__Source records__:
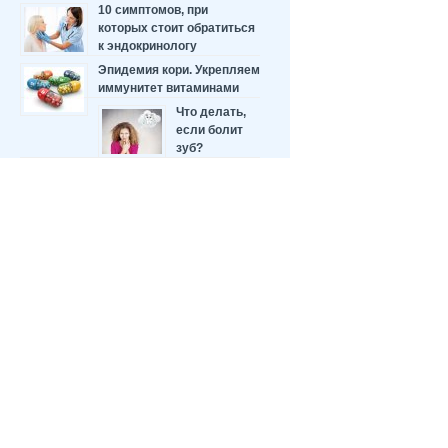
10 симптомов, при
которых стоит обратиться
к эндокринологу
Эпидемия кори. Укрепляем
иммунитет витаминами
Что делать,
если болит
зуб?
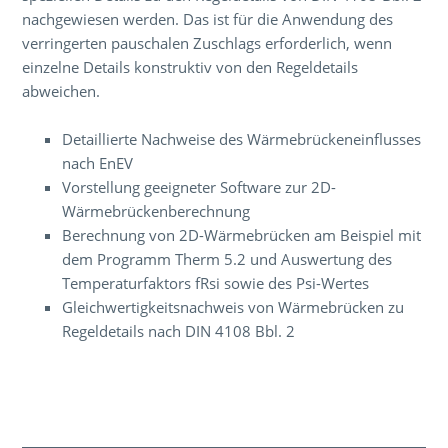
nachgewiesen werden. Das ist für die Anwendung des
verringerten pauschalen Zuschlags erforderlich, wenn
einzelne Details konstruktiv von den Regeldetails
abweichen.
Detaillierte Nachweise des Wärmebrückeneinflusses
nach EnEV
Vorstellung geeigneter Software zur 2D-
Wärmebrückenberechnung
Berechnung von 2D-Wärmebrücken am Beispiel mit
dem Programm Therm 5.2 und Auswertung des
Temperaturfaktors fRsi sowie des Psi-Wertes
Gleichwertigkeitsnachweis von Wärmebrücken zu
Regeldetails nach DIN 4108 Bbl. 2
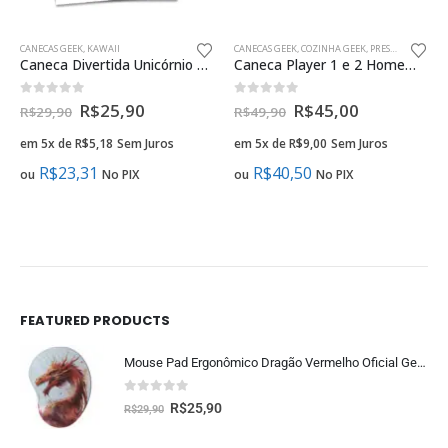
CANECAS GEEK
,
KAWAII
CANECAS GEEK
,
COZINHA GEEK
,
PRESENTES CRIATIVOS NAMORADOS GEEK
Caneca Divertida Unicórnio Nuvens Presente Geek
Caneca Player 1 e 2 Homem e Mulher Presente Criativo Namorados
0
fora de 5
0
fora de 5
R$
25,90
R$
45,00
R$
29,90
R$
49,90
em 5x de
R$
5,18
Sem Juros
em 5x de
R$
9,00
Sem Juros
R$
23,31
R$
40,50
ou
No PIX
ou
No PIX
FEATURED PRODUCTS
Mouse Pad Ergonômico Dragão Vermelho Oficial Geek Vip
0
fora de 5
R$
25,90
R$
29,90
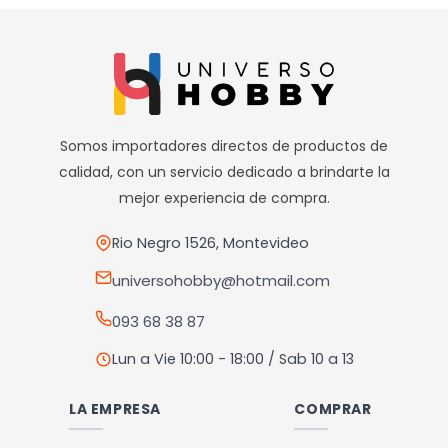
Somos importadores directos de productos de
calidad, con un servicio dedicado a brindarte la
mejor experiencia de compra.
Rio Negro 1526, Montevideo
universohobby@hotmail.com
093 68 38 87
Lun a Vie 10:00 - 18:00 / Sab 10 a 13
LA EMPRESA
COMPRAR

__WORK INSTRUCTIONS__:
Copy out every entry above verbatim. Leave each picture out.

__RESPONSE FOR THIS EXERCISE__:
10 симптомов, при
которых стоит обратиться
к эндокринологу
Эпидемия кори. Укрепляем
иммунитет витаминами
Что делать,
если болит
зуб?
nachgewiesen werden. Das ist für die Anwendung des
verringerten pauschalen Zuschlags erforderlich, wenn
einzelne Details konstruktiv von den Regeldetails
abweichen.
Detaillierte Nachweise des Wärmebrückeneinflusses
nach EnEV
Vorstellung geeigneter Software zur 2D-
Wärmebrückenberechnung
Berechnung von 2D-Wärmebrücken am Beispiel mit
dem Programm Therm 5.2 und Auswertung des
Temperaturfaktors fRsi sowie des Psi-Wertes
Gleichwertigkeitsnachweis von Wärmebrücken zu
Regeldetails nach DIN 4108 Bbl. 2
CANECAS GEEK
,
KAWAII
CANECAS GEEK
,
COZINHA GEEK
,
PRESENTES CRIATIVOS NAMORADOS GEEK
Caneca Divertida Unicórnio Nuvens Presente Geek
Caneca Player 1 e 2 Homem e Mulher Presente Criativo Namorados
0
fora de 5
0
fora de 5
R$
25,90
R$
45,00
R$
29,90
R$
49,90
em 5x de
R$
5,18
Sem Juros
em 5x de
R$
9,00
Sem Juros
R$
23,31
R$
40,50
ou
No PIX
ou
No PIX
FEATURED PRODUCTS
Mouse Pad Ergonômico Dragão Vermelho Oficial Geek Vip
0
fora de 5
R$
25,90
R$
29,90
Somos importadores directos de productos de
calidad, con un servicio dedicado a brindarte la
mejor experiencia de compra.
Rio Negro 1526, Montevideo
universohobby@hotmail.com
093 68 38 87
Lun a Vie 10:00 - 18:00 / Sab 10 a 13
LA EMPRESA
COMPRAR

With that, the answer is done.